• **Goal of the exercise**
For the entries below, the expected answer is the line with "Louez votre voiture à prix pas cher", the line with "location pas cher vacances particulier", and every line between them, exactly as written, and nothing more.

• **Data to examine**
[Start of Attachment]
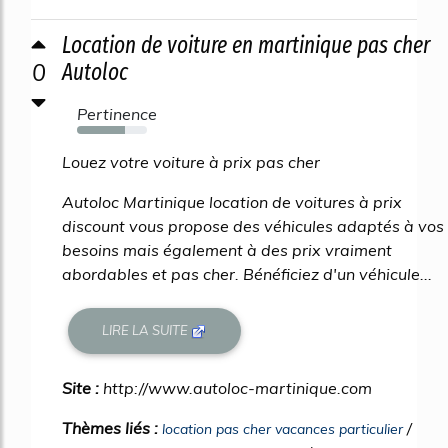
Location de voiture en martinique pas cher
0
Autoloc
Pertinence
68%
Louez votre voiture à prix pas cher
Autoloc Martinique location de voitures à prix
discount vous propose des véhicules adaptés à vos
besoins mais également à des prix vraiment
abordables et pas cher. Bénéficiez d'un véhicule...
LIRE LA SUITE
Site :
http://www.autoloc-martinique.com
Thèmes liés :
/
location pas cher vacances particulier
[End of Attachment]
[Start of Attachment]
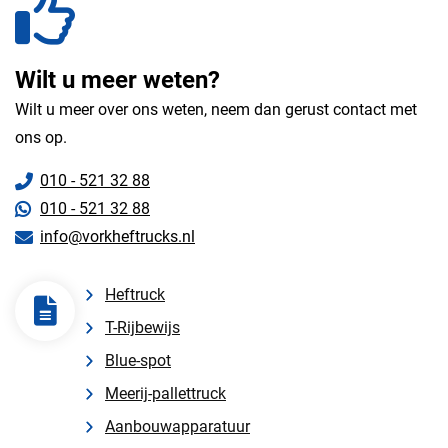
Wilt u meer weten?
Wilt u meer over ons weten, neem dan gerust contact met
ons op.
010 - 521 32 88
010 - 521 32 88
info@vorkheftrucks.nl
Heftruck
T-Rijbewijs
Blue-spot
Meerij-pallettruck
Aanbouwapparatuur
[End of Attachment]
• **Response area**
Louez votre voiture à prix pas cher
Autoloc Martinique location de voitures à prix
discount vous propose des véhicules adaptés à vos
besoins mais également à des prix vraiment
abordables et pas cher. Bénéficiez d'un véhicule...
LIRE LA SUITE
Site :
http://www.autoloc-martinique.com
Thèmes liés :
/
location pas cher vacances particulier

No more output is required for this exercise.